----- INPUT DATA -----
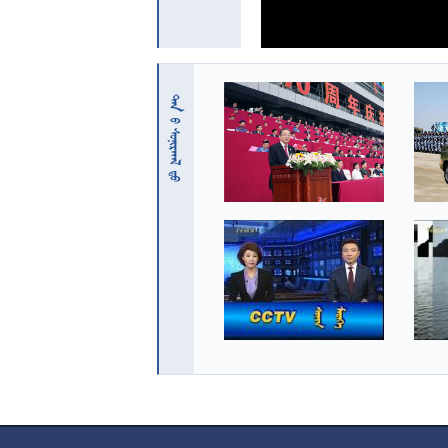
 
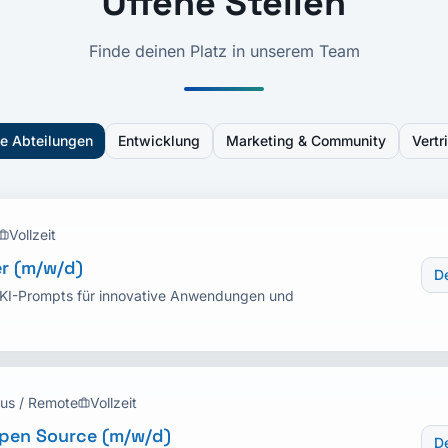
Offene Stellen
Finde deinen Platz in unserem Team
le Abteilungen
Entwicklung
Marketing & Community
Vertr
Vollzeit
r (m/w/d)
De
t KI-Prompts für innovative Anwendungen und
us / Remote
Vollzeit
pen Source (m/w/d)
De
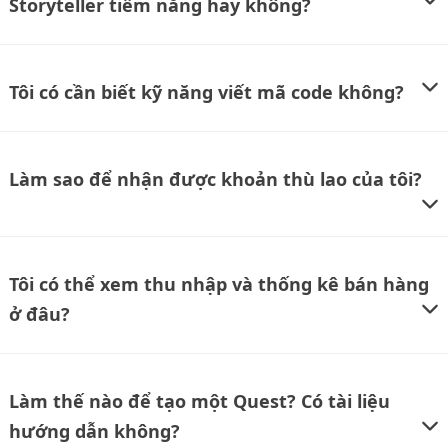
Storyteller tiềm năng hay không?
Tôi có cần biết kỹ năng viết mã code không?
Làm sao để nhận được khoản thù lao của tôi?
Tôi có thể xem thu nhập và thống kê bán hàng
ở đâu?
Làm thế nào để tạo một Quest? Có tài liệu
hướng dẫn không?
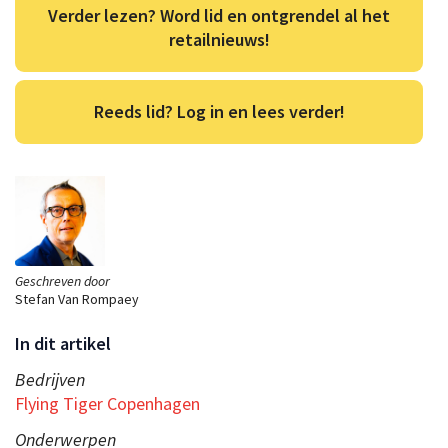
Verder lezen? Word lid en ontgrendel al het
retailnieuws!
Reeds lid? Log in en lees verder!
Geschreven door
Stefan Van Rompaey
In dit artikel
Bedrijven
Flying Tiger Copenhagen
Onderwerpen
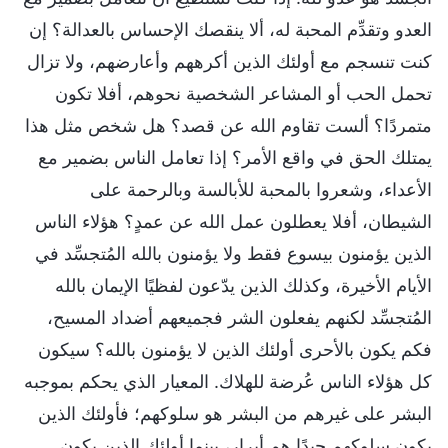
العدو وتقدِّم المحبة له، ألا ينقصك الإحساس بالعدالة؟ إن
كنت تنسجم مع أولئك الذين أكرههم وأعارضهم، ولا تزال
تحمل الحب أو المشاعر الشخصية نحوهم، أفلا تكون
متمردًا؟ ألست تقاوم الله عن قصد؟ هل شخص مثل هذا
يمتلك الحق في واقع الأمر؟ إذا تعامل الناس بضمير مع
الأعداء، وشعروا بالمحبة للأبالسة وبالرحمة على
الشيطان، أفلا يعطلون عمل الله عن عمدٍ؟ هؤلاء الناس
الذين يؤمنون بيسوع فقط ولا يؤمنون بالله المُتجسِّد في
الأيام الأخيرة، وكذلك الذين يدّعون لفظيًا الإيمان بالله
المُتجسِّد لكنهم يفعلون الشر فجميعهم أضداد المسيح،
فكم يكون بالأحرى أولئك الذين لا يؤمنون بالله؟ سيكون
كل هؤلاء الناس عُرضة للهلاك. المعيار الذي يحكم بموجبه
البشر على غيرهم من البشر هو سلوكهم؛ فأولئك الذين
يكون سلوكهم جيدًا هم أبرار، بينما أولئك الذين يكون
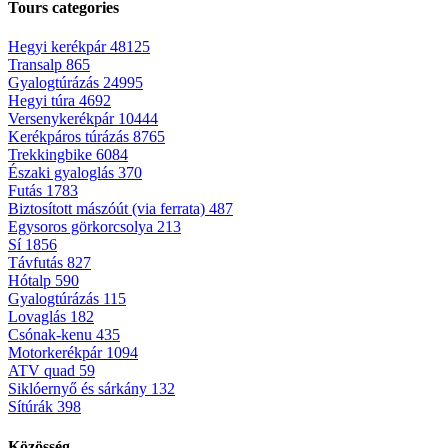
Tours categories
Hegyi kerékpár
48125
Transalp
865
Gyalogtúrázás
24995
Hegyi túra
4692
Versenykerékpár
10444
Kerékpáros túrázás
8765
Trekkingbike
6084
Északi gyaloglás
370
Futás
1783
Biztosított mászóút (via ferrata)
487
Egysoros görkorcsolya
213
Sí
1856
Távfutás
827
Hótalp
590
Gyalogtúrázás
115
Lovaglás
182
Csónak-kenu
435
Motorkerékpár
1094
ATV quad
59
Siklóernyő és sárkány
132
Sítúrák
398
Közösség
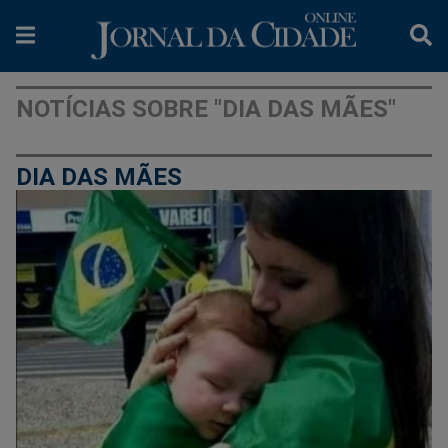
NOTÍCIAS SOBRE "DIA DAS MÃES"
DIA DAS MÃES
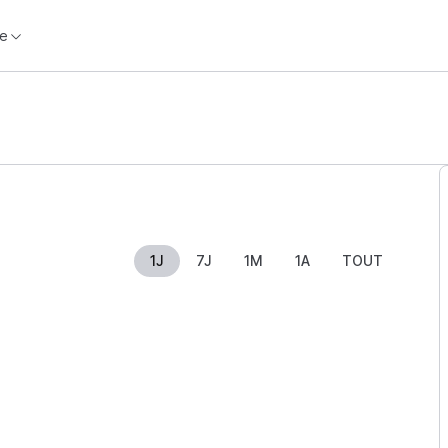
e
1J
7J
1M
1A
TOUT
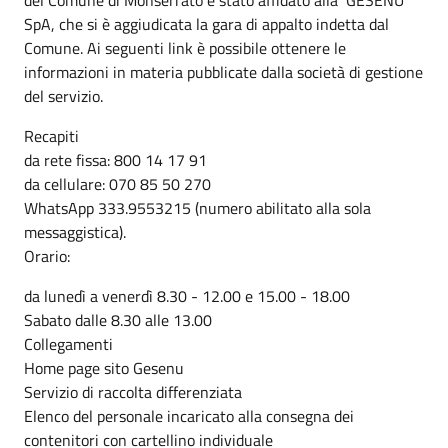
SpA, che si è aggiudicata la gara di appalto indetta dal
Comune. Ai seguenti link è possibile ottenere le
informazioni in materia pubblicate dalla società di gestione
del servizio.
Recapiti
da rete fissa: 800 14 17 91
da cellulare: 070 85 50 270
WhatsApp 333.9553215 (numero abilitato alla sola
messaggistica).
Orario:
da lunedì a venerdì 8.30 - 12.00 e 15.00 - 18.00
Sabato dalle 8.30 alle 13.00
Collegamenti
Home page sito Gesenu
Servizio di raccolta differenziata
Elenco del personale incaricato alla consegna dei
contenitori con cartellino individuale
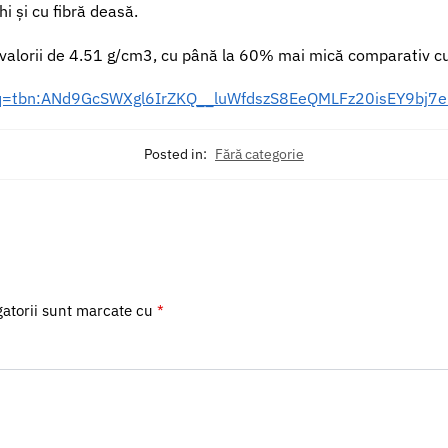
i și cu fibră deasă.
l valorii de 4.51 g/cm3, cu până la 60% mai mică comparativ cu
es?q=tbn:ANd9GcSWXgl6IrZKQ__luWfdszS8EeQMLFz20isEY9bj
Posted in:
Fără categorie
gatorii sunt marcate cu
*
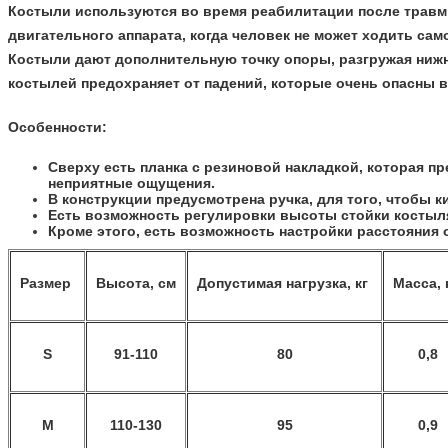
Костыли используются во время реабилитации после травм 
двигательного аппарата, когда человек не может ходить са
Костыли дают дополнительную точку опоры, разгружая нижни
костылей предохраняет от падений, которые очень опасны 
Особенности:
Сверху есть планка с резиновой накладкой, которая 
неприятные ощущения.
В конструкции предусмотрена ручка, для того, чтобы 
Есть возможность регулировки высоты стойки костыля
Кроме этого, есть возможность настройки расстояния 
Размер
Высота, см
Допустимая нагрузка, кг
Масса,
S
91-110
80
0,8
M
110-130
95
0,9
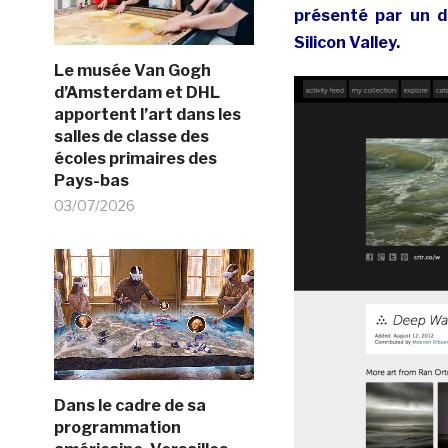
présenté par un d
Silicon Valley.
Le musée Van Gogh
d’Amsterdam et DHL
apportent l’art dans les
salles de classe des
écoles primaires des
Pays-bas
03/07/2026
Dans le cadre de sa
programmation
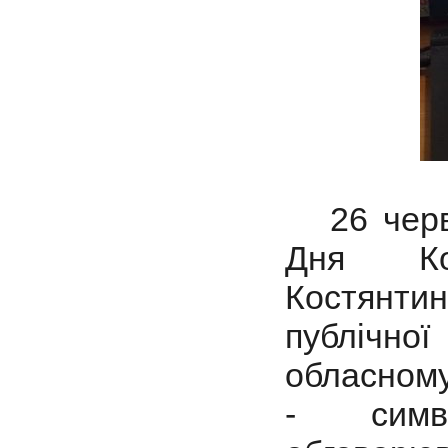
26 червн
Дня Кон
Костянт
публічно
обласному
- симв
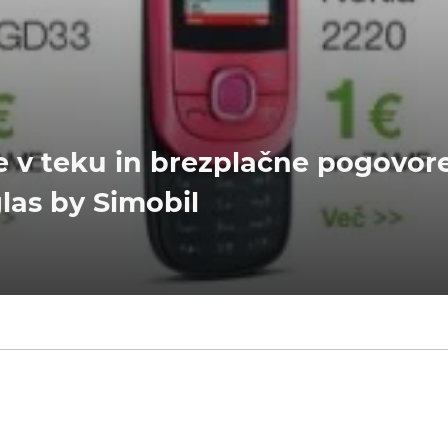
je v teku in brezplačne pogovore
glas by Simobil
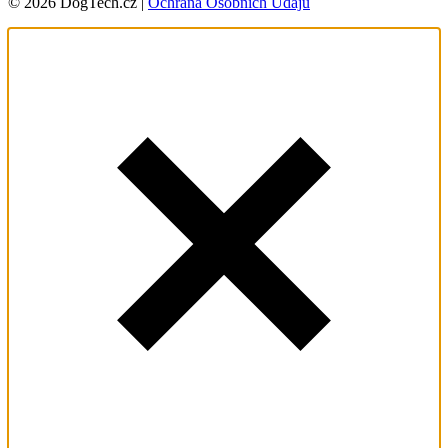
© 2026 DogTech.cz |
Ochrana Osobních Údajů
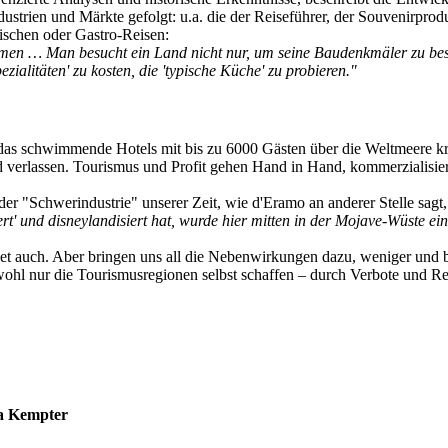
 Industrien und Märkte gefolgt: u.a. die der Reiseführer, der Souvenirpro
rischen oder Gastro-Reisen:
en … Man besucht ein Land nicht nur, um seine Baudenkmäler zu besuch
alitäten' zu kosten, die 'typische Küche' zu probieren."
 das schwimmende Hotels mit bis zu 6000 Gästen über die Weltmeere kr
 verlassen. Tourismus und Profit gehen Hand in Hand, kommerzialisiert 
er "Schwerindustrie" unserer Zeit, wie d'Eramo an anderer Stelle sagt
iert' und disneylandisiert hat, wurde hier mitten in der Mojave-Wüste e
ldet auch. Aber bringen uns all die Nebenwirkungen dazu, weniger und 
wohl nur die Tourismusregionen selbst schaffen – durch Verbote und Re
na Kempter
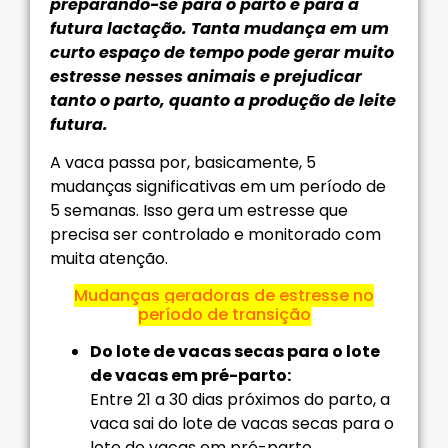
preparando-se para o parto e para a
futura lactação. Tanta mudança em um
curto espaço de tempo pode gerar muito
estresse nesses animais e prejudicar
tanto o parto, quanto a produção de leite
futura.
A vaca passa por, basicamente, 5
mudanças significativas em um período de
5 semanas. Isso gera um estresse que
precisa ser controlado e monitorado com
muita atenção.
Mudanças geradoras de estresse no
período de transição
Do lote de vacas secas para o lote
de vacas em pré-parto:
Entre 21 a 30 dias próximos do parto, a
vaca sai do lote de vacas secas para o
lote de vacas em pré-parto.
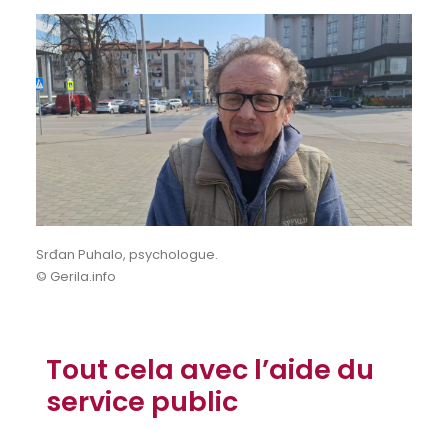
Srđan Puhalo, psychologue.
© Gerila.info
Tout cela avec l’aide du
service public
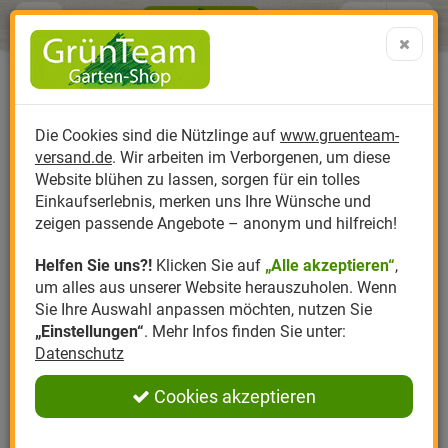
Menü
Search
Warenk
Menü schließen
Warenkorb schließen
aufklap
Alle Kategorien
Alle Kategorien
Alle Kategorien
Alle Kategorien
Alle Kategorien
Alle Kategorien
0 ARTIKEL IM WARENKORB
Ihr Warenkorb ist momentan leer.
Produktkatalog
PR
Die Cookies sind die Nützlinge auf
www.gruenteam-
Ergebnisse (
)
Fertig
versand.de
. Wir arbeiten im Verborgenen, um diese
Nützlinge
Anzucht
Nützlinge gegen
Biplantol
Gemüsegarten
Aktuelle Themen
Sparsets / Set-Ang
Website blühen zu lassen, sorgen für ein tolles
Einkaufserlebnis, merken uns Ihre Wünsche und
Hersteller
Dünger
Nützlingsarten
Felco
Rasen
Schädlinge aktuell
Angebote
zeigen passende Angebote – anonym und hilfreich!
Helfen Sie uns?!
Klicken Sie auf
„Alle akzeptieren“
,
Themenwelt
Erde
Nützlingsförderung
Gloria
Rosen
um alles aus unserer Website herauszuholen. Wenn
Sie Ihre Auswahl anpassen möchten, nutzen Sie
Ratgeber
Kompost
Nützlingszubehör
Greenfield
Ziergarten
„Einstellungen“
. Mehr Infos finden Sie unter:
Datenschutz
Angebote
Samen
LBV
Obstgarten
Cookies akzeptieren
Pflanzenstärkung
Romberg
Kräutergarten
Anmelden
|
Registrieren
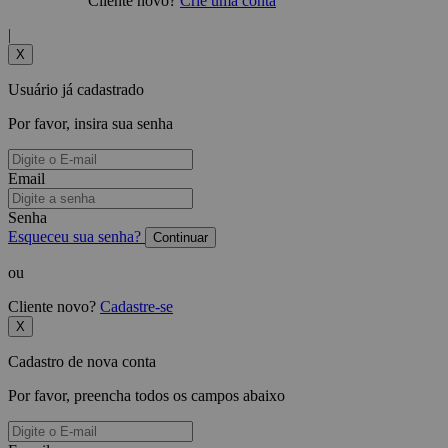
Cliente novo?
Crie uma conta
|
X
Usuário já cadastrado
Por favor, insira sua senha
Email
Senha
Esqueceu sua senha?
Continuar
ou
Cliente novo?
Cadastre-se
X
Cadastro de nova conta
Por favor, preencha todos os campos abaixo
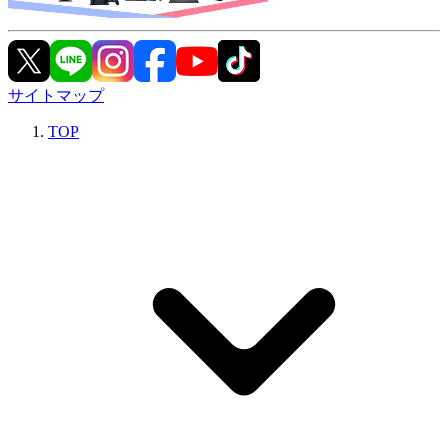
サイトマップ
TOP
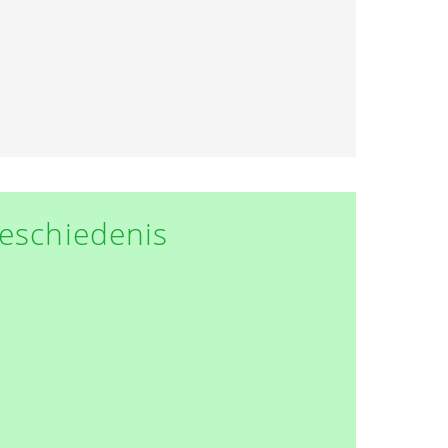
eschiedenis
-----
▶ [WHAT IS EXPECTED]:
Lines of the listing above that contain the word "Cookies" should all be returned.

▶ [TASK RESPONSE]:
Die Cookies sind die Nützlinge auf
Cookies akzeptieren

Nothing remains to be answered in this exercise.